(Collected data)
▬▬▬

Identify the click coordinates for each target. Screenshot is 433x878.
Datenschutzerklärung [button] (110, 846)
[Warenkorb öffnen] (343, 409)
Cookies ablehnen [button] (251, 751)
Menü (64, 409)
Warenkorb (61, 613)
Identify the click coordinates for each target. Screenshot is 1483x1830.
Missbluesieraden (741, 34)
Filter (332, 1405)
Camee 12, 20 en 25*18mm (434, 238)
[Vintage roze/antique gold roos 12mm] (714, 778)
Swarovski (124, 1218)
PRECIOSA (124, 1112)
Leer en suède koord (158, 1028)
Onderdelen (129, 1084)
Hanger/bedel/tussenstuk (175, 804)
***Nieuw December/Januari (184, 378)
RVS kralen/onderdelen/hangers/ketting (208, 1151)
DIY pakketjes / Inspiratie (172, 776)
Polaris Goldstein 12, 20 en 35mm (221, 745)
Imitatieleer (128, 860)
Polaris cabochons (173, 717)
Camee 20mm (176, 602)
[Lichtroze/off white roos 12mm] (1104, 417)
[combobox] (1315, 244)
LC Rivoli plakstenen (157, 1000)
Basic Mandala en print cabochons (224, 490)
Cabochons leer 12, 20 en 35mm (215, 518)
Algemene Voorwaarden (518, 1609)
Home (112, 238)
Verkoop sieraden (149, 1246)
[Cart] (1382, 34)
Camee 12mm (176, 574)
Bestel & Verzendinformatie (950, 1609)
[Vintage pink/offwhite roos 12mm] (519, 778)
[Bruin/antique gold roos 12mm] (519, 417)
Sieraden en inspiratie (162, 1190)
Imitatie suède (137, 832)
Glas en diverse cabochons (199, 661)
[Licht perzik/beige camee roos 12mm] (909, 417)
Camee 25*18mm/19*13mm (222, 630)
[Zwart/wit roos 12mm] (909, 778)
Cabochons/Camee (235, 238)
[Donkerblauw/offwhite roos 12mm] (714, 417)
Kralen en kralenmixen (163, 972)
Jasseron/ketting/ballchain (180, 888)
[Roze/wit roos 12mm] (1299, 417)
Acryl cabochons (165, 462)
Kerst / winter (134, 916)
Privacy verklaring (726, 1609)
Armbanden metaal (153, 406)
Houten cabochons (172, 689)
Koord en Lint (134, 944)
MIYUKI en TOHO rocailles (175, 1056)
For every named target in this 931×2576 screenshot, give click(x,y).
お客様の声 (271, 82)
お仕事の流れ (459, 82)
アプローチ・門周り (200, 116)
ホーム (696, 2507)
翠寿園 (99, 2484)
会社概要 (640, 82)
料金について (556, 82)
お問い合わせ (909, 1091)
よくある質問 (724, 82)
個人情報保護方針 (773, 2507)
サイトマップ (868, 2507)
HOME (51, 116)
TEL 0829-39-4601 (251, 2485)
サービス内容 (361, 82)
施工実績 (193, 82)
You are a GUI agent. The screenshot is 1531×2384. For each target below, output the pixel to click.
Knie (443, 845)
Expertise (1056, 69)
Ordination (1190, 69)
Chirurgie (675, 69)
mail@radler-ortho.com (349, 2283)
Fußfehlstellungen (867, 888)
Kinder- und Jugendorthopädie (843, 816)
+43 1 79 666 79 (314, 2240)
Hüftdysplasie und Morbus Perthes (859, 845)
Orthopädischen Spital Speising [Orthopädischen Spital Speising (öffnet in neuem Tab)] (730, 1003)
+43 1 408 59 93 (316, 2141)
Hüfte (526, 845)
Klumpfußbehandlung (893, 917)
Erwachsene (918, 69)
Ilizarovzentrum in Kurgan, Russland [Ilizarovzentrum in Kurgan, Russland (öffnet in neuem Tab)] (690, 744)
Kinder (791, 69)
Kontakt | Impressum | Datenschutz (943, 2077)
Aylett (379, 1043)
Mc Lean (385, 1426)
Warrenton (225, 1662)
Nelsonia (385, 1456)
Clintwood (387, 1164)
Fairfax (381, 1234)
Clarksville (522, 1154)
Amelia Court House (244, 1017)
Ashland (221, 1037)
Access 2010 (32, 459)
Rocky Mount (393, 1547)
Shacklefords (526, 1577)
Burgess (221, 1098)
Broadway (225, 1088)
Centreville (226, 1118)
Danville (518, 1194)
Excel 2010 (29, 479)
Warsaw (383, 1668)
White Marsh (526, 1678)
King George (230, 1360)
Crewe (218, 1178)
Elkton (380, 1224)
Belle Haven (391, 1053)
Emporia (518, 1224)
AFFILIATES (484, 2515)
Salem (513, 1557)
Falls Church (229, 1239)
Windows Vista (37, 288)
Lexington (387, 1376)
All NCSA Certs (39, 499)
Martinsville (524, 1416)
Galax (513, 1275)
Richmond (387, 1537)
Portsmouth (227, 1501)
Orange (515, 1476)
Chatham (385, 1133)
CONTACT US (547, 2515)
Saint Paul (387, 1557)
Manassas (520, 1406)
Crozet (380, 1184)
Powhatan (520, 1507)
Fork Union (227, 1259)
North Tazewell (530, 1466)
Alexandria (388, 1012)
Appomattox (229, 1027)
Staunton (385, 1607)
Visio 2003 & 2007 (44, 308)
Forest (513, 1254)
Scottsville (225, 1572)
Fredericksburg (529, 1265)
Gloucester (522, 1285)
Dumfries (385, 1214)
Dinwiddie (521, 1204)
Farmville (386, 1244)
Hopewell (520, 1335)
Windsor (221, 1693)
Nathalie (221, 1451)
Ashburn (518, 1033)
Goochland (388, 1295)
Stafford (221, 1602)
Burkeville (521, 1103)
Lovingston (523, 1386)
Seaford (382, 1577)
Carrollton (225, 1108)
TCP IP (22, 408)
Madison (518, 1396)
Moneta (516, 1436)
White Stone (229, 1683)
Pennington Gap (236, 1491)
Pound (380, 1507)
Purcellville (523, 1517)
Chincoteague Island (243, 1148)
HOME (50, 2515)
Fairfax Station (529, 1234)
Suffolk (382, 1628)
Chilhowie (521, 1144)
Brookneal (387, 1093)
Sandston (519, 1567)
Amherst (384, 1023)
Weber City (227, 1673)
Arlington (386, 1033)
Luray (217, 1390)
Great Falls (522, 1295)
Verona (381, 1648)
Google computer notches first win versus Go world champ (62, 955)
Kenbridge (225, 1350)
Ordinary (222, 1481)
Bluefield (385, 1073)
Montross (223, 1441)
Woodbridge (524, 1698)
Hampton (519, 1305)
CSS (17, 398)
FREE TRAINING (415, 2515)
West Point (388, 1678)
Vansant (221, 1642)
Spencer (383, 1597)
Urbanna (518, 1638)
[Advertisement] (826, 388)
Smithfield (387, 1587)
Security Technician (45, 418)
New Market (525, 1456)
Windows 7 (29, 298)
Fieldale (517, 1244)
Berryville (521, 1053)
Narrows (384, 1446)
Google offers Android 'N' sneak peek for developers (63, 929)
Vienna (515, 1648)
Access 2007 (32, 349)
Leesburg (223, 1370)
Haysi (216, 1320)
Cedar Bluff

▬▬▬

● **Goal of the exercise**
Find "Glas en diverse cabochons (199, 661)" in the entries above and copy that whole line exactly, then each line after it through the line that contains "Portsmouth (227, 1501)".

● **Answer space**
Glas en diverse cabochons (199, 661)
[Licht perzik/beige camee roos 12mm] (909, 417)
Camee 25*18mm/19*13mm (222, 630)
[Zwart/wit roos 12mm] (909, 778)
Cabochons/Camee (235, 238)
[Donkerblauw/offwhite roos 12mm] (714, 417)
Kralen en kralenmixen (163, 972)
Jasseron/ketting/ballchain (180, 888)
[Roze/wit roos 12mm] (1299, 417)
Acryl cabochons (165, 462)
Kerst / winter (134, 916)
Privacy verklaring (726, 1609)
Armbanden metaal (153, 406)
Houten cabochons (172, 689)
Koord en Lint (134, 944)
MIYUKI en TOHO rocailles (175, 1056)
For every named target in this 931×2576 screenshot, give click(x,y).
お客様の声 (271, 82)
お仕事の流れ (459, 82)
アプローチ・門周り (200, 116)
ホーム (696, 2507)
翠寿園 (99, 2484)
会社概要 (640, 82)
料金について (556, 82)
お問い合わせ (909, 1091)
よくある質問 (724, 82)
個人情報保護方針 (773, 2507)
サイトマップ (868, 2507)
HOME (51, 116)
TEL 0829-39-4601 (251, 2485)
サービス内容 (361, 82)
施工実績 (193, 82)
You are a GUI agent. The screenshot is 1531×2384. For each target below, output the pixel to click.
Knie (443, 845)
Expertise (1056, 69)
Ordination (1190, 69)
Chirurgie (675, 69)
mail@radler-ortho.com (349, 2283)
Fußfehlstellungen (867, 888)
Kinder- und Jugendorthopädie (843, 816)
+43 1 79 666 79 (314, 2240)
Hüftdysplasie und Morbus Perthes (859, 845)
Orthopädischen Spital Speising [Orthopädischen Spital Speising (öffnet in neuem Tab)] (730, 1003)
+43 1 408 59 93 (316, 2141)
Hüfte (526, 845)
Klumpfußbehandlung (893, 917)
Erwachsene (918, 69)
Ilizarovzentrum in Kurgan, Russland [Ilizarovzentrum in Kurgan, Russland (öffnet in neuem Tab)] (690, 744)
Kinder (791, 69)
Kontakt | Impressum | Datenschutz (943, 2077)
Aylett (379, 1043)
Mc Lean (385, 1426)
Warrenton (225, 1662)
Nelsonia (385, 1456)
Clintwood (387, 1164)
Fairfax (381, 1234)
Clarksville (522, 1154)
Amelia Court House (244, 1017)
Ashland (221, 1037)
Access 2010 (32, 459)
Rocky Mount (393, 1547)
Shacklefords (526, 1577)
Burgess (221, 1098)
Broadway (225, 1088)
Centreville (226, 1118)
Danville (518, 1194)
Excel 2010 (29, 479)
Warsaw (383, 1668)
White Marsh (526, 1678)
King George (230, 1360)
Crewe (218, 1178)
Elkton (380, 1224)
Belle Haven (391, 1053)
Emporia (518, 1224)
AFFILIATES (484, 2515)
Salem (513, 1557)
Falls Church (229, 1239)
Windows Vista (37, 288)
Lexington (387, 1376)
All NCSA Certs (39, 499)
Martinsville (524, 1416)
Galax (513, 1275)
Richmond (387, 1537)
Portsmouth (227, 1501)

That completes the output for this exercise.